Chiti: «Partito gestito in modo disastroso in Toscana sconfitta annunciata»

martedì
26 giugno 2018
Testata:
MATTINO
Pagina:
6

Vannino Chiti, ex parlamentare Pd ed ex governatore della Toscana. Una ex regione rossa, conquistata dal centrodestra. Nel 2013 il centrosinistra governava dieci capoluoghi su undici. Poi, l’inizio del crollo con la vittoria del M5s a Livorno, fino alle sconfitte di Pisa, Siena e Massa.

Si aspettava questa débacle ai ballottaggi?
«Purtroppo sì, ci siamo impegnati per un miracolo che non c’è stato.
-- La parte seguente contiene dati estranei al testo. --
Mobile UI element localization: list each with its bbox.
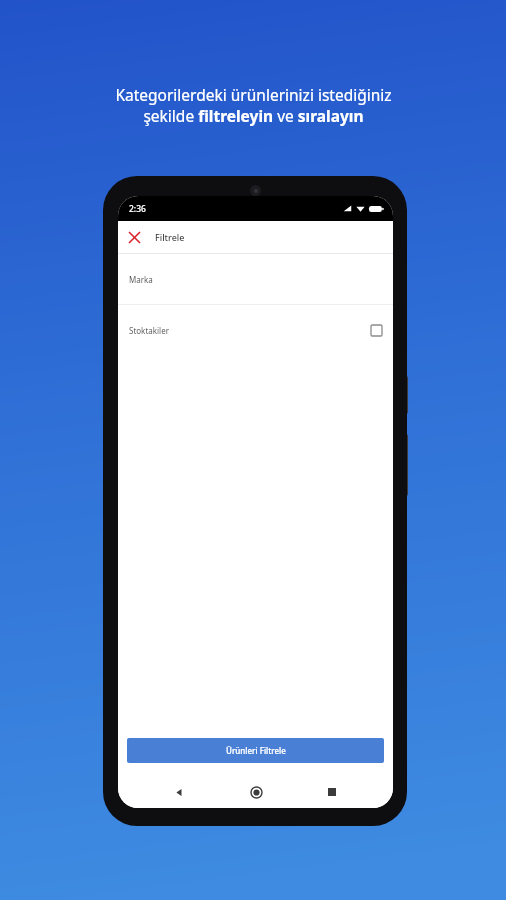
button[interactable]: Ürünleri Filtrele xyxy=(127,738,384,763)
staticText: Kategorilerdeki ürünlerinizi istediğiniz… xyxy=(115,84,392,127)
button[interactable]: Kapat xyxy=(118,221,150,253)
button[interactable]: Stoktakiler xyxy=(118,305,393,355)
staticText: Stoktakiler xyxy=(129,325,169,336)
staticText: 2:36 xyxy=(129,203,146,215)
button[interactable]: Ana ekran xyxy=(241,777,271,807)
staticText: Marka xyxy=(129,274,153,285)
staticText: Ürünleri Filtrele xyxy=(226,745,286,756)
staticText: Filtrele xyxy=(155,231,185,243)
button[interactable]: Marka xyxy=(118,254,393,304)
button[interactable]: Son uygulamalar xyxy=(317,777,347,807)
button[interactable]: Geri xyxy=(164,777,194,807)
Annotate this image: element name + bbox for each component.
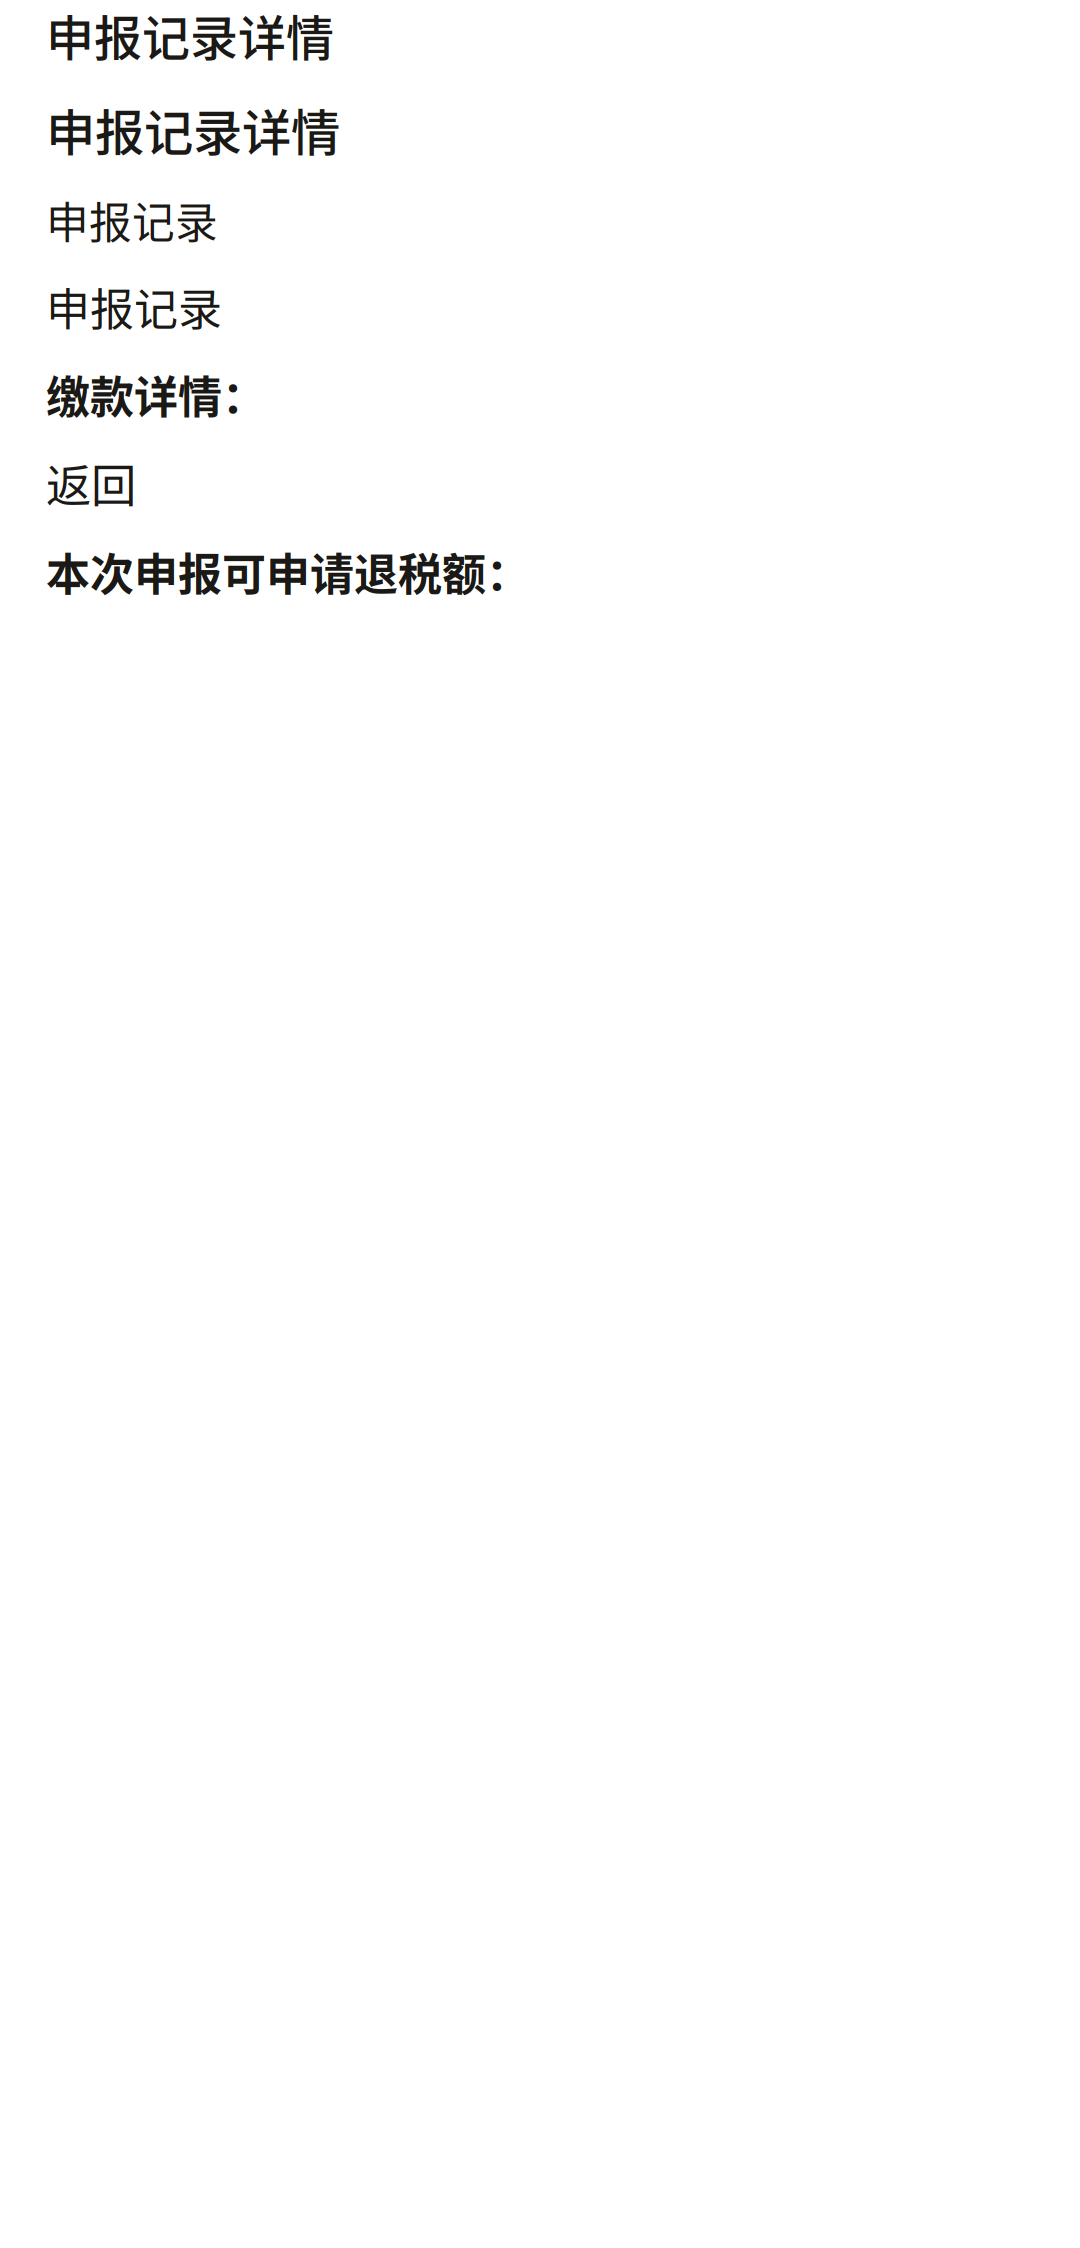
- staticText: 缴款详情：: [46, 362, 266, 426]
- staticText: 申报记录: [46, 189, 218, 251]
- staticText: 返回: [46, 450, 136, 516]
- staticText: 本次申报可申请退税额：: [46, 540, 530, 604]
- staticText: 申报记录详情: [46, 94, 340, 165]
- staticText: 申报记录详情: [46, 0, 334, 70]
- staticText: 申报记录: [46, 275, 222, 338]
Al trend nazionale, che oggi premia la destra, si è aggiunto uno specifico della Toscana in controtendenza con la sua storia: dove prima si vinceva di più, oggi si perde di più. Il segretario regionale si è dimesso dopo il4 marzo, ma se il partito non fosse stato gestito in modo disastroso non avremo perso sette comuni capoluogo su dieci».
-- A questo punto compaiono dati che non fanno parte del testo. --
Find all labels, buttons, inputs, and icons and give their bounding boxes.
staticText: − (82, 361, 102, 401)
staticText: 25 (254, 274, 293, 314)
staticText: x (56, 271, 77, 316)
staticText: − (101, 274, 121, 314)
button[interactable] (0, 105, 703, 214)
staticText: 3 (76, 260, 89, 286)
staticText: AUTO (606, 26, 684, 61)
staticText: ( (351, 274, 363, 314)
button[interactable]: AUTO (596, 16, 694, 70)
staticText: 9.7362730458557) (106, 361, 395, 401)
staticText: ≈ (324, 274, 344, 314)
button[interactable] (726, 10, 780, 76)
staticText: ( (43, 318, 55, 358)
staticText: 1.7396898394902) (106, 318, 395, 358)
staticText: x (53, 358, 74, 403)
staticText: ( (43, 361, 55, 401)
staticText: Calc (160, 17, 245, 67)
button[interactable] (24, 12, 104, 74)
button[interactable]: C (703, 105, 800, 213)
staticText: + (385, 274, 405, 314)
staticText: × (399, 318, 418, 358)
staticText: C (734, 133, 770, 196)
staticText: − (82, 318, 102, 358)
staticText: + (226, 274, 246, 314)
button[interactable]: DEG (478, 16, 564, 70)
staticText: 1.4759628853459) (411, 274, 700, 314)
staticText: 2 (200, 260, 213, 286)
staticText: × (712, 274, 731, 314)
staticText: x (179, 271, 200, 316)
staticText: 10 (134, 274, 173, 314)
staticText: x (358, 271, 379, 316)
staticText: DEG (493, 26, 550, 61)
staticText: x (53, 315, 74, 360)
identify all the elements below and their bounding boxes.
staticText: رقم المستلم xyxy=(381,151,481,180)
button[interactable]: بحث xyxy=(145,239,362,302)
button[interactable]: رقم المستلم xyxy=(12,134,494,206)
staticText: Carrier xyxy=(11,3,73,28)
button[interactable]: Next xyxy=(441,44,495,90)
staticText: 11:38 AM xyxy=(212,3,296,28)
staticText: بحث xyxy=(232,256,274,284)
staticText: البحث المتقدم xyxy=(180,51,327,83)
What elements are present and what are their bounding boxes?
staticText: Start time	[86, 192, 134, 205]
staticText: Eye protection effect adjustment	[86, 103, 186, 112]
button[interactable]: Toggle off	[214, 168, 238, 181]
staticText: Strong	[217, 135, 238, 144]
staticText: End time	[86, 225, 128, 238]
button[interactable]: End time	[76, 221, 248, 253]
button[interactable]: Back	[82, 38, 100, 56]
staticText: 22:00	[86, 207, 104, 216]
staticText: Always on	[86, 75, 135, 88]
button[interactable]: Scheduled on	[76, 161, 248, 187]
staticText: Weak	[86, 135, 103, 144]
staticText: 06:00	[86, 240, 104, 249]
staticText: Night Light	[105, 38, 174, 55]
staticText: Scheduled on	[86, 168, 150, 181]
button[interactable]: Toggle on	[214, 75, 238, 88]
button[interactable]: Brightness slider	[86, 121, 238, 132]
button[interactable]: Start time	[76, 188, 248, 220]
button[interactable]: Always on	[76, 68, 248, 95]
Colpa delle divisioni a sinistra o bisogna ammettere che Salvini piace agli italiani?
«A Siena, Pisa, Massa, la coalizione era spaccata o lacerata da contrasti interni. Con queste fratture irreversibili, se già la strada è in salita diventa impossibile da pedalare. Lo specifico negativo è un Pd isolato, autosufficiente, arrogante, incapace di includere. In Toscana, poi, dove il partito è sorto sulla forza della sinistra storica – socialista, comunista e repubblicana – e del cattolicesimo democratico più alto, queste chiusure hanno aggiunto delusione e distacco negli elettori. La bruciante sconfitta nasce dalla militanza distrutta in questi anni».

Come reagire?
«Un partito serio ascolta il territorio. Subito dopo le elezioni si sarebbero dovuti convocare tutti i circoli d’Italia, non servono le riunioni autoreferenziali dei vertici. Va fatto ora, senza perdere altro tempo».

All’estero si chiedono dove sia l’opposizione al governo giallo-verde. Dov’è?
«Non sono tra quelli secondo cui gli italiani non capiscono o sono tutti diventati razzisti e fascisti. Il Pd, adesso, deve trovare il coraggio di mettere in campo i propri valori per sconfiggere la destra: dignità, solidarietà, eguaglianza, pace, giustizia sociale. Servono valori e non solo pragmatismo quotidiano, altrimenti si continuerà a perdere».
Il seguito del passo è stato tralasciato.